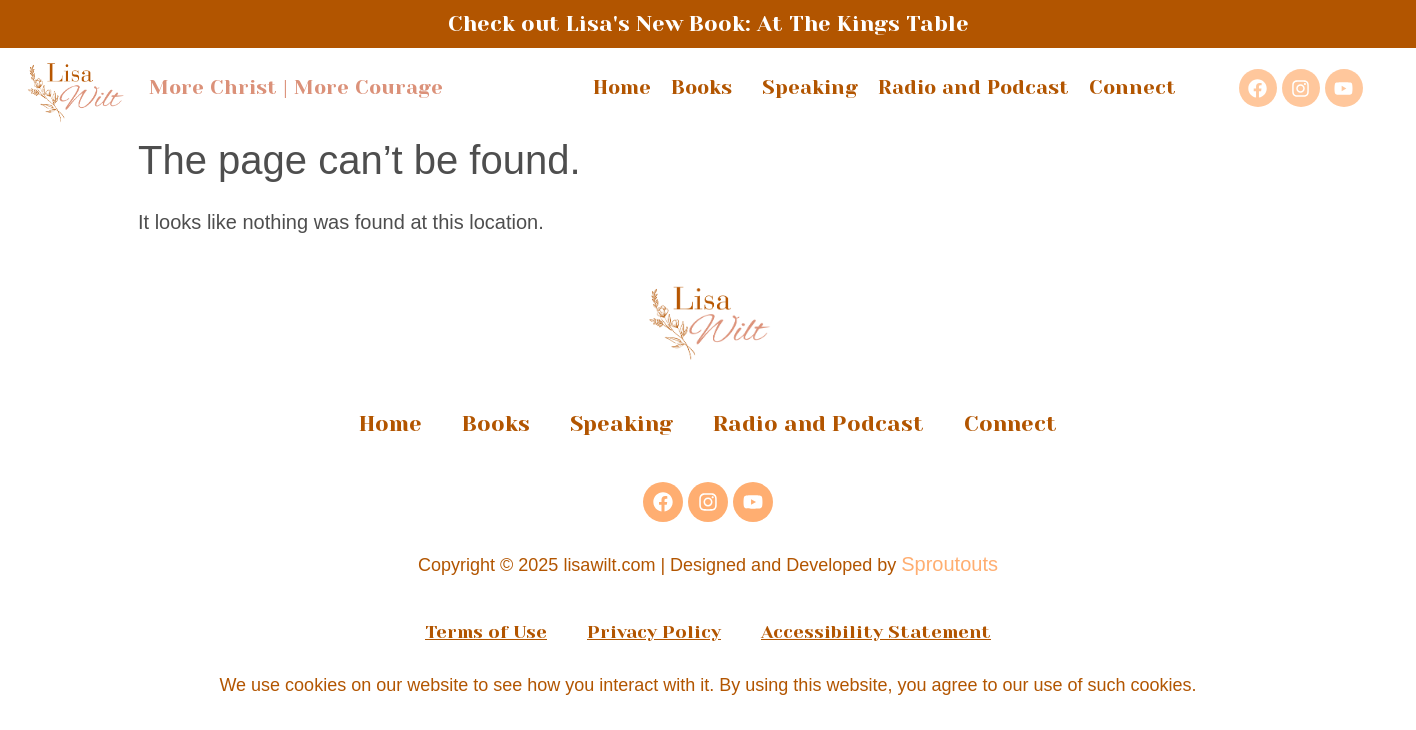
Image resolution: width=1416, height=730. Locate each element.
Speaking (810, 87)
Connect (1132, 87)
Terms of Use (486, 632)
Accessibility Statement (876, 632)
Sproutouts (949, 564)
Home (622, 87)
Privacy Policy (654, 632)
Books (706, 87)
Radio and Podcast (973, 87)
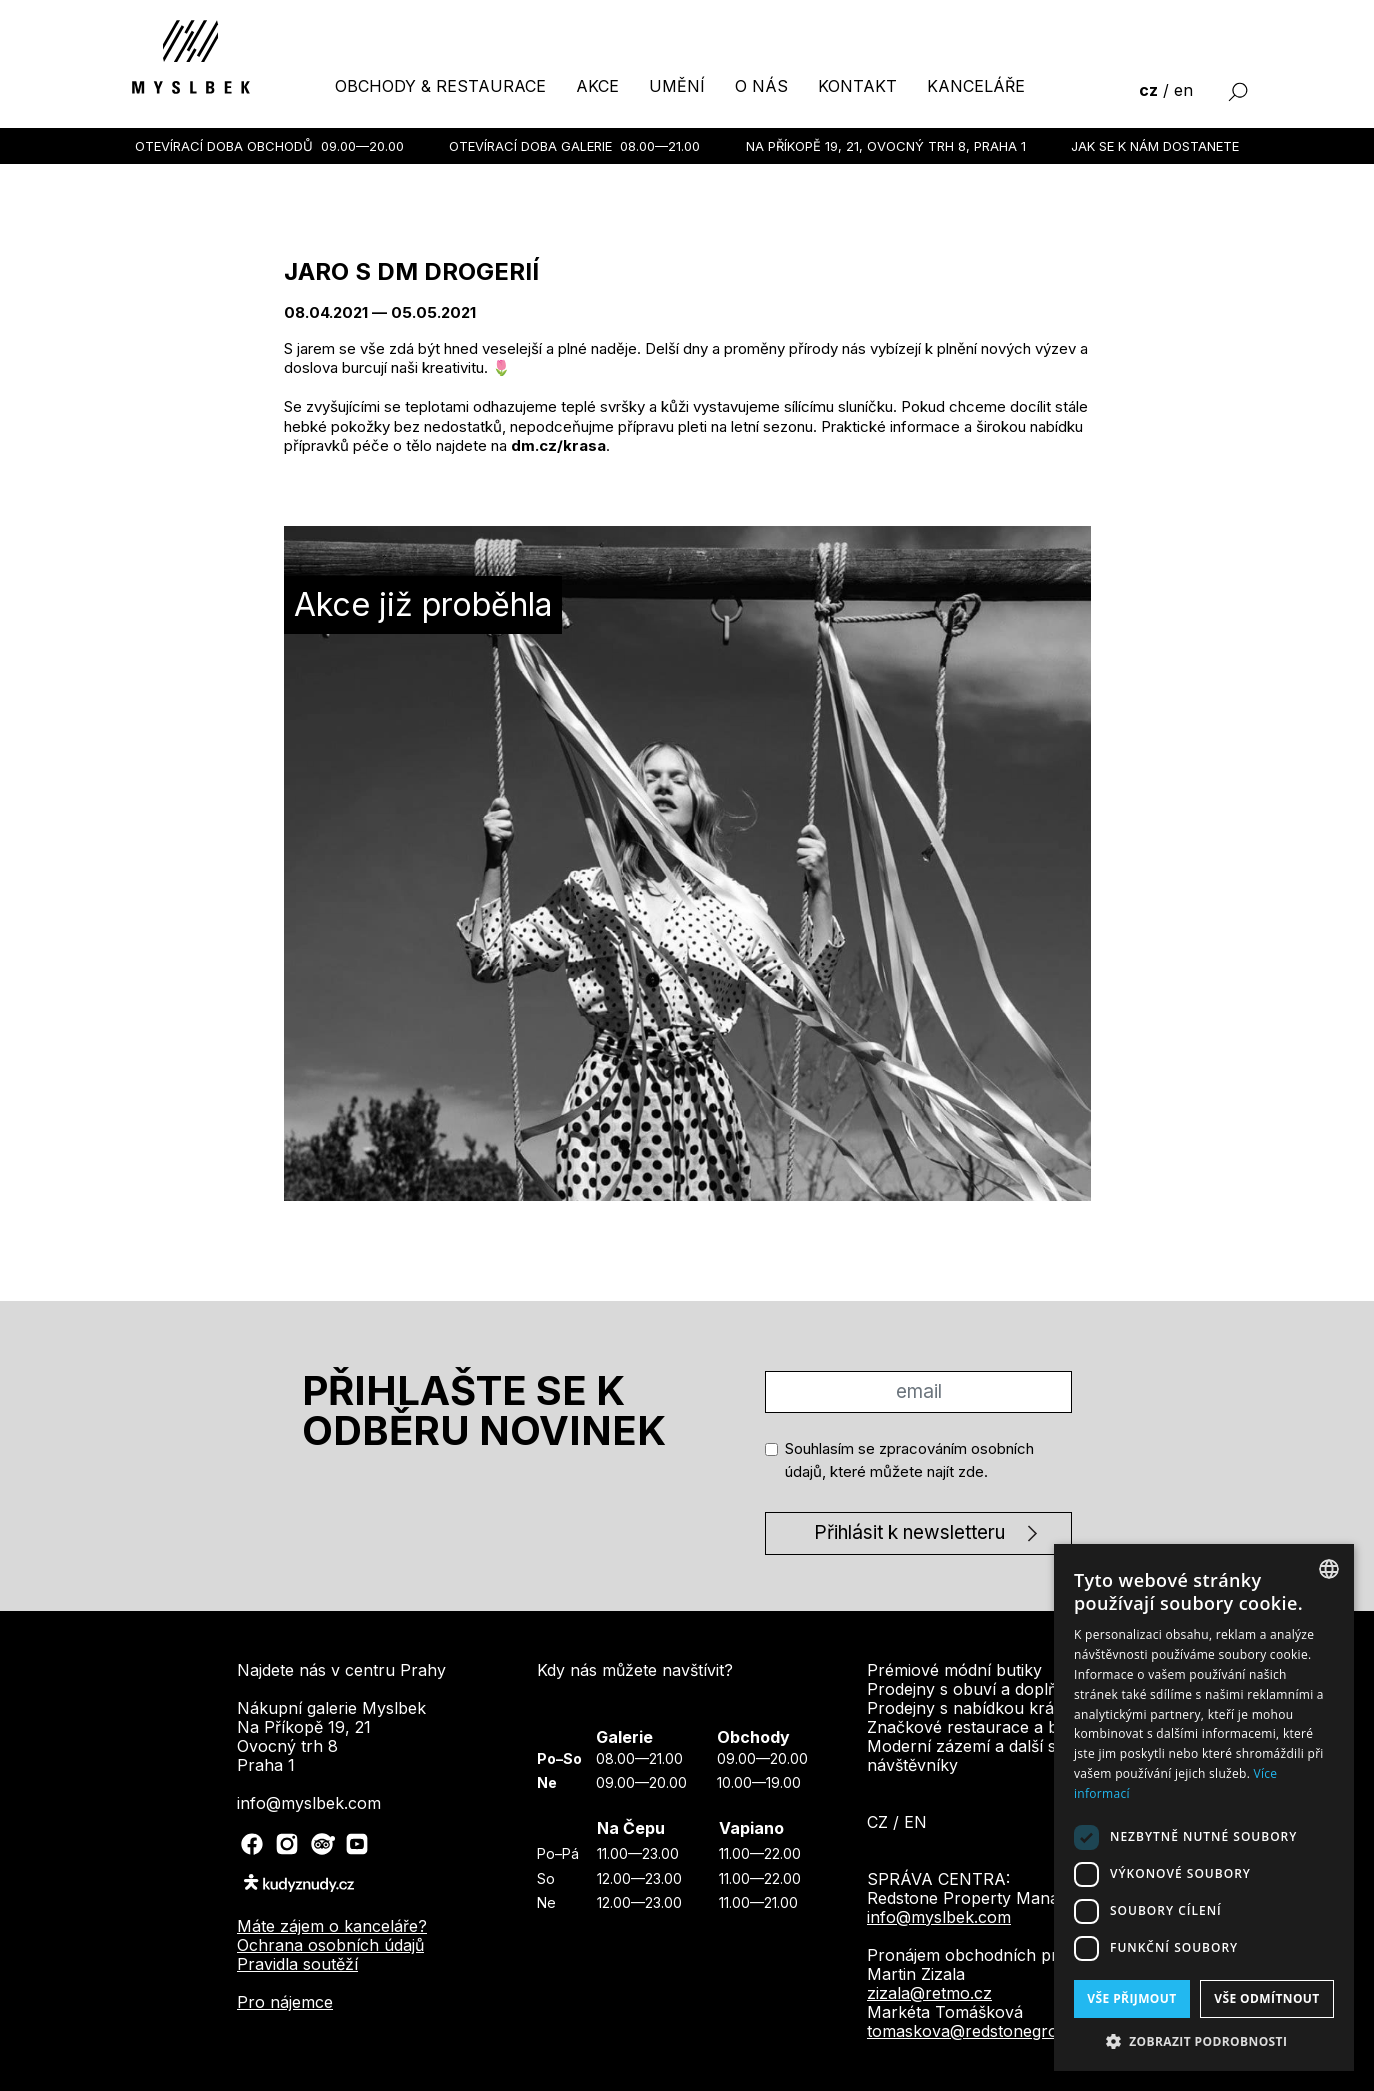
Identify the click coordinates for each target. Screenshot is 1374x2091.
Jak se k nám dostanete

▸ **Task**: Nothing but the records above, exact and without pictures, should appear in the answer.

▸ **Final answer**:
Image resolution: width=1416, height=730. Locate each element.
Speaking (810, 87)
Connect (1132, 87)
Terms of Use (486, 632)
Accessibility Statement (876, 632)
Sproutouts (949, 564)
Home (622, 87)
Privacy Policy (654, 632)
Books (706, 87)
Radio and Podcast (973, 87)
Identify the click coordinates for each target. Screenshot is 1374x2091.
Jak se k nám dostanete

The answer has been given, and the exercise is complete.